▶ **PROBLEM DETAILS**: The answer is all of the entries below, repeated exactly and free of pictures.
Content starts
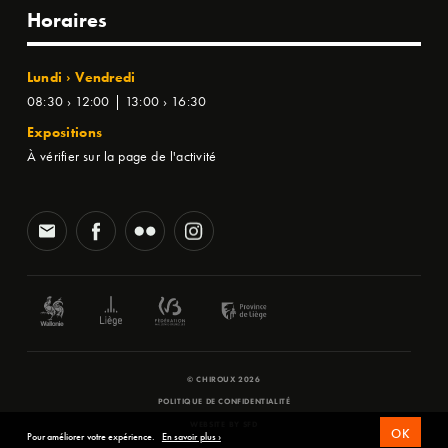
Horaires
Lundi › Vendredi
08:30 › 12:00 | 13:00 › 16:30
Expositions
À vérifier sur la page de l'activité
© CHIROUX 2026
POLITIQUE DE CONFIDENTIALITÉ
WEBSITE BY
SFD
OK
Pour améliorer votre expérience.
En savoir plus ›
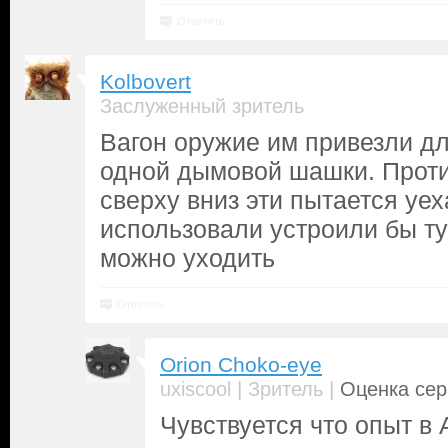
Ответить
Kolbovert
Заслуженный зритель
Вагон оружие им привезли дл
одной дымовой шашки. Проти
сверху вниз эти пытается уех
использовали устроили бы ту
можно уходить
Ответить
Orion Choko-eye
|
|
uxiscool
Зритель
Оценка сер
Чувствуется что опыт в 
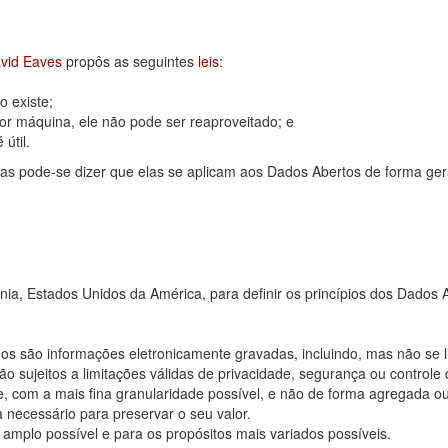
vid Eaves
propôs as seguintes
leis
:
 existe;
or máquina, ele não pode ser reaproveitado; e
útil.
as pode-se dizer que elas se aplicam aos Dados Abertos de forma ger
rnia, Estados Unidos da América, para definir os princípios dos Dad
os são informações eletronicamente gravadas, incluindo, mas não se 
 sujeitos a limitações válidas de privacidade, segurança ou controle 
, com a mais fina granularidade possível, e não de forma agregada o
 necessário para preservar o seu valor.
 amplo possível e para os propósitos mais variados possíveis.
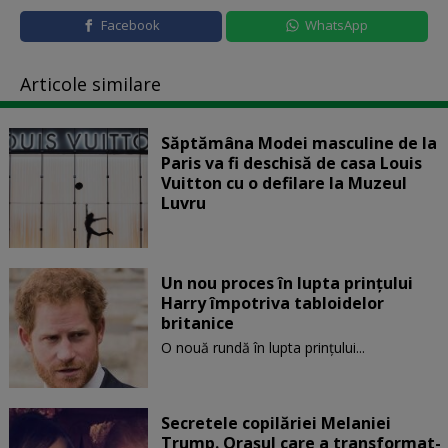
Facebook
WhatsApp
Articole similare
Săptămâna Modei masculine de la
Paris va fi deschisă de casa Louis
Vuitton cu o defilare la Muzeul
Luvru
Un nou proces în lupta prinţului
Harry împotriva tabloidelor
britanice
O nouă rundă în lupta prinţului...
Secretele copilăriei Melaniei
Trump. Orașul care a transformat-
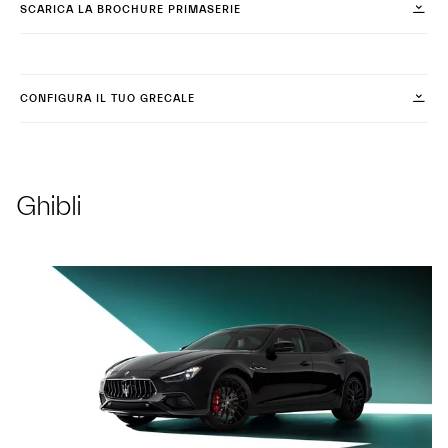
SCARICA LA BROCHURE PRIMASERIE
CONFIGURA IL TUO GRECALE
Ghibli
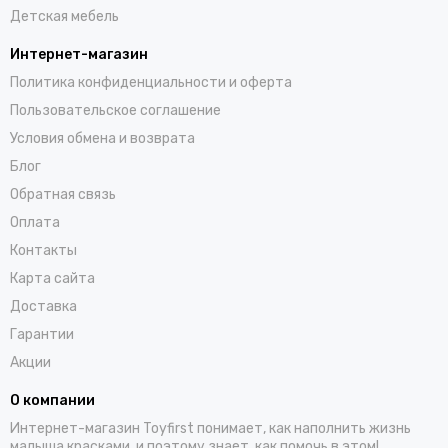
Детская мебель
Интернет-магазин
Политика конфиденциальности и оферта
Пользовательское соглашение
Условия обмена и возврата
Блог
Обратная связь
Оплата
Контакты
Карта сайта
Доставка
Гарантии
Акции
О компании
Интернет-магазин Toyfirst понимает, как наполнить жизнь
малыша красками, и поэтому знает, как помочь в этом!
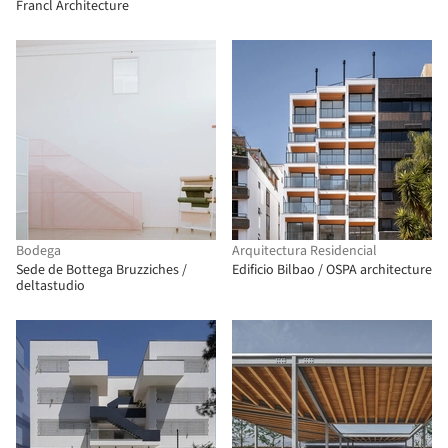
Francl Architecture
Bodega
Arquitectura Residencial
Sede de Bottega Bruzziches /
Edificio Bilbao / OSPA architecture
deltastudio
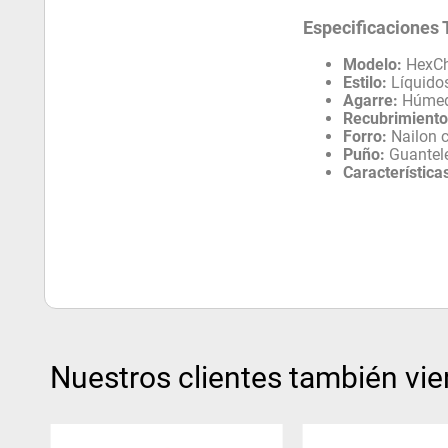
Especificaciones 
Modelo:
HexC
Estilo:
Líquido
Agarre:
Húmed
Recubrimiento
Forro:
Nailon c
Puño:
Guantele
Característica
Nuestros clientes también vie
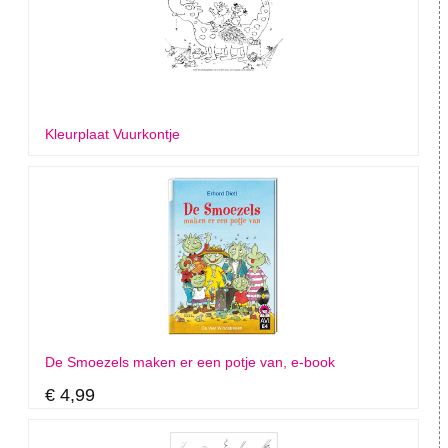
Kleurplaat Vuurkontje
De Smoezels maken er een potje van, e-book
€ 4,99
Content ends
▶ **WRITTEN RESPONSE**:
Horaires
Lundi › Vendredi
08:30 › 12:00 | 13:00 › 16:30
Expositions
À vérifier sur la page de l'activité
© CHIROUX 2026
POLITIQUE DE CONFIDENTIALITÉ
WEBSITE BY
SFD
OK
Pour améliorer votre expérience.
En savoir plus ›
Ответить
Kolbovert
Заслуженный зритель
Вагон оружие им привезли дл
одной дымовой шашки. Проти
сверху вниз эти пытается уех
использовали устроили бы ту
можно уходить
Ответить
Orion Choko-eye
|
|
uxiscool
Зритель
Оценка сер
Чувствуется что опыт в 
vid Eaves
propôs as seguintes
leis
:
 existe;
or máquina, ele não pode ser reaproveitado; e
útil.
as pode-se dizer que elas se aplicam aos Dados Abertos de forma ger
rnia, Estados Unidos da América, para definir os princípios dos Dad
os são informações eletronicamente gravadas, incluindo, mas não se 
 sujeitos a limitações válidas de privacidade, segurança ou controle 
, com a mais fina granularidade possível, e não de forma agregada o
 necessário para preservar o seu valor.
 amplo possível e para os propósitos mais variados possíveis.
Facebook
WhatsApp
Articole similare
Săptămâna Modei masculine de la
Paris va fi deschisă de casa Louis
Vuitton cu o defilare la Muzeul
Luvru
Un nou proces în lupta prinţului
Harry împotriva tabloidelor
britanice
O nouă rundă în lupta prinţului...
Secretele copilăriei Melaniei
Trump. Orașul care a transformat-
SCARICA LA BROCHURE PRIMASERIE
CONFIGURA IL TUO GRECALE
Ghibli
Детская мебель
Интернет-магазин
Политика конфиденциальности и оферта
Пользовательское соглашение
Условия обмена и возврата
Блог
Обратная связь
Оплата
Контакты
Карта сайта
Доставка
Гарантии
Акции
О компании
Интернет-магазин Toyfirst понимает, как наполнить жизнь
малыша красками, и поэтому знает, как помочь в этом!
Francl Architecture
Bodega
Arquitectura Residencial
Sede de Bottega Bruzziches /
Edificio Bilbao / OSPA architecture
deltastudio
Especificaciones 
Modelo:
HexC
Estilo:
Líquido
Agarre:
Húmed
Recubrimiento
Forro:
Nailon c
Puño:
Guantele
Característica
Nuestros clientes también vie
Kleurplaat Vuurkontje
De Smoezels maken er een potje van, e-book
€ 4,99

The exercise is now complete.